Directions
The part to set down runs from the first line of the data below through the line with "momento ideal para", inclusive; write it exactly and leave out the pictures.
::: Data records :::
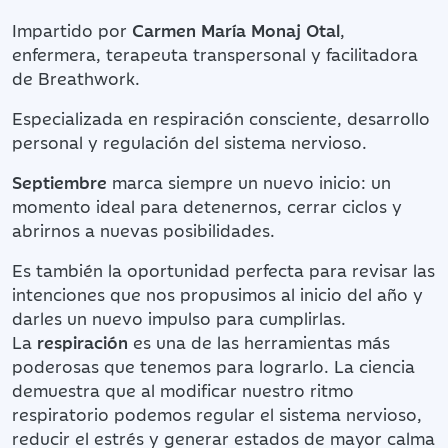
Impartido por
Carmen María Monaj Otal
,
enfermera, terapeuta transpersonal y facilitadora
de Breathwork.
Especializada en respiración consciente, desarrollo
personal y regulación del sistema nervioso.
Septiembre
marca siempre un nuevo inicio: un
momento ideal para detenernos, cerrar ciclos y
abrirnos a nuevas posibilidades.
Es también la oportunidad perfecta para revisar las
intenciones que nos propusimos al inicio del año y
darles un nuevo impulso para cumplirlas.
La
respiración
es una de las herramientas más
poderosas que tenemos para lograrlo. La ciencia
demuestra que al modificar nuestro ritmo
respiratorio podemos regular el sistema nervioso,
reducir el estrés y generar estados de mayor calma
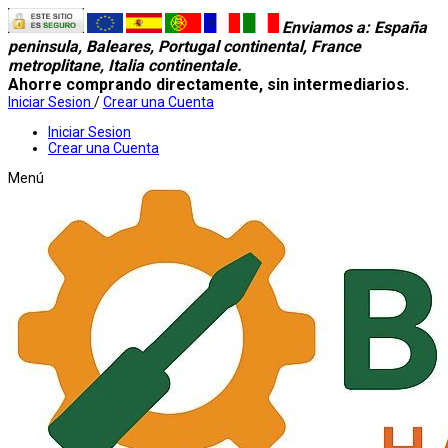
Enviamos a
: España
peninsula, Baleares, Portugal continental, France
metroplitane, Italia continentale.
Ahorre comprando directamente, sin intermediarios.
Iniciar Sesion
/
Crear una Cuenta
Iniciar Sesion
Crear una Cuenta
Menú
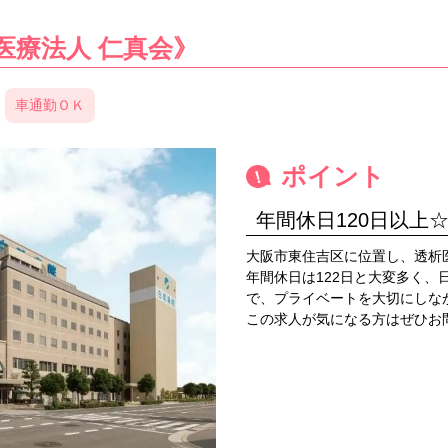
医療法人 仁真会》
車通勤ＯＫ
ポイント
年間休日120日以上
大阪市東住吉区に位置し、透析
年間休日は122日と大変多く、
で、プライベートを大切にしな
この求人が気になる方はぜひお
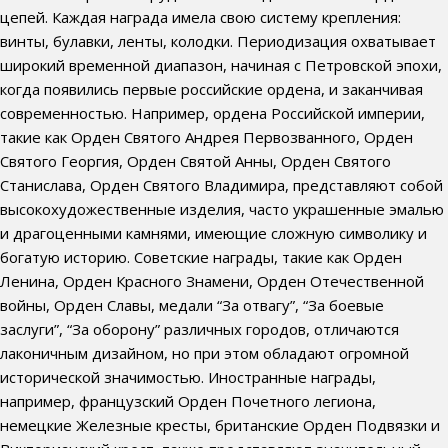
цепей. Каждая награда имела свою систему крепления:
винты, булавки, ленты, колодки. Периодизация охватывает
широкий временной диапазон, начиная с Петровской эпохи,
когда появились первые российские ордена, и заканчивая
современностью. Например, ордена Российской империи,
такие как Орден Святого Андрея Первозванного, Орден
Святого Георгия, Орден Святой Анны, Орден Святого
Станислава, Орден Святого Владимира, представляют собой
высокохудожественные изделия, часто украшенные эмалью
и драгоценными камнями, имеющие сложную символику и
богатую историю. Советские награды, такие как Орден
Ленина, Орден Красного Знамени, Орден Отечественной
войны, Орден Славы, медали “За отвагу”, “За боевые
заслуги”, “За оборону” различных городов, отличаются
лаконичным дизайном, но при этом обладают огромной
исторической значимостью. Иностранные награды,
например, французский Орден Почетного легиона,
немецкие Железные кресты, британские Орден Подвязки и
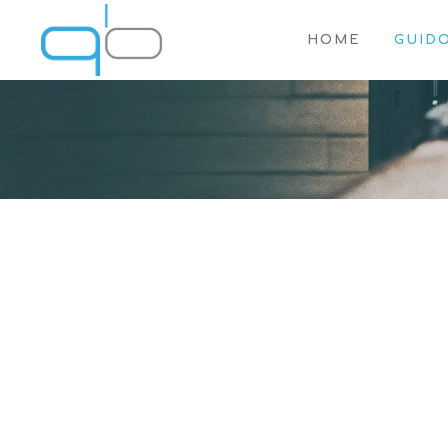
HOME
GUID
:::
Output for this exercise
Impartido por
Carmen María Monaj Otal
,
enfermera, terapeuta transpersonal y facilitadora
de Breathwork.
Especializada en respiración consciente, desarrollo
personal y regulación del sistema nervioso.
Septiembre
marca siempre un nuevo inicio: un
momento ideal para detenernos, cerrar ciclos y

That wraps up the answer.